TASK REQUIREMENTS: Go through the material below and copy each line where the word "được" appears.

RECORD SET:
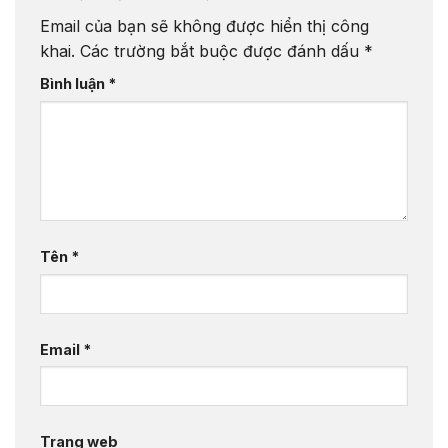
Email của bạn sẽ không được hiển thị công
khai.
Các trường bắt buộc được đánh dấu
*
Bình luận
*
Tên
*
Email
*
Trang web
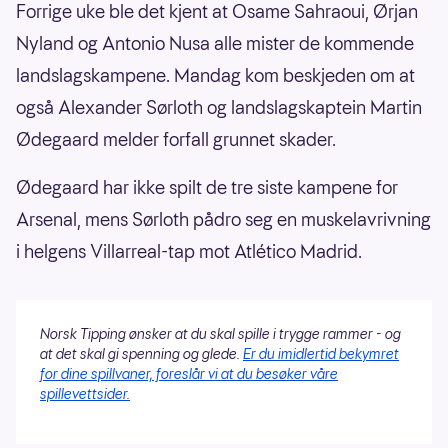
Forrige uke ble det kjent at Osame Sahraoui, Ørjan
Nyland og Antonio Nusa alle mister de kommende
landslagskampene. Mandag kom beskjeden om at
også Alexander Sørloth og landslagskaptein Martin
Ødegaard melder forfall grunnet skader.
Ødegaard har ikke spilt de tre siste kampene for
Arsenal, mens Sørloth pådro seg en muskelavrivning
i helgens Villarreal-tap mot Atlético Madrid.
Norsk Tipping ønsker at du skal spille i trygge rammer - og
at det skal gi spenning og glede.
Er du imidlertid bekymret
for dine spillvaner, foreslår vi at du besøker våre
spillevettsider.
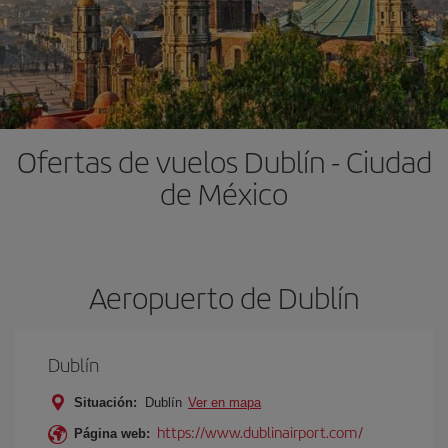
Ofertas de vuelos Dublín - Ciudad
de México
Aeropuerto de Dublín
Dublín
Situación:
Dublín
Ver en mapa
https://www.dublinairport.com/
Página web:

ANSWER SPACE:
Email của bạn sẽ không được hiển thị công
Các trường bắt buộc được đánh dấu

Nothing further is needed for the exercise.